Your instructions: Without including any picture, return the complete set of records exactly.

Records supplied:
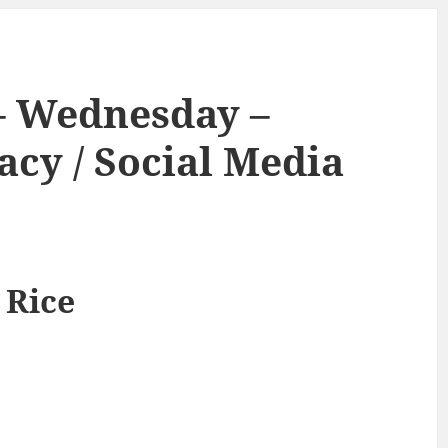
– Wednesday –
acy / Social Media
 Rice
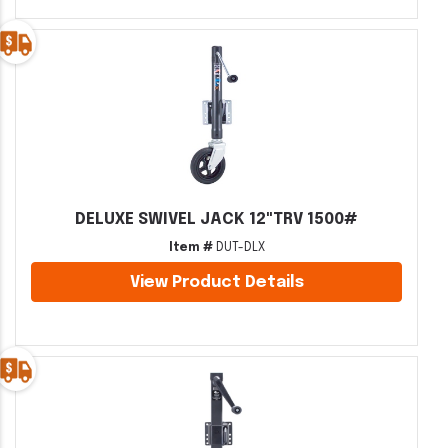
DELUXE SWIVEL JACK 12"TRV 1500#
Item #
DUT-DLX
View Product Details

Problem solution:
– Wednesday –
acy / Social Media
 Rice
DELUXE SWIVEL JACK 12"TRV 1500#
Item #
DUT-DLX
View Product Details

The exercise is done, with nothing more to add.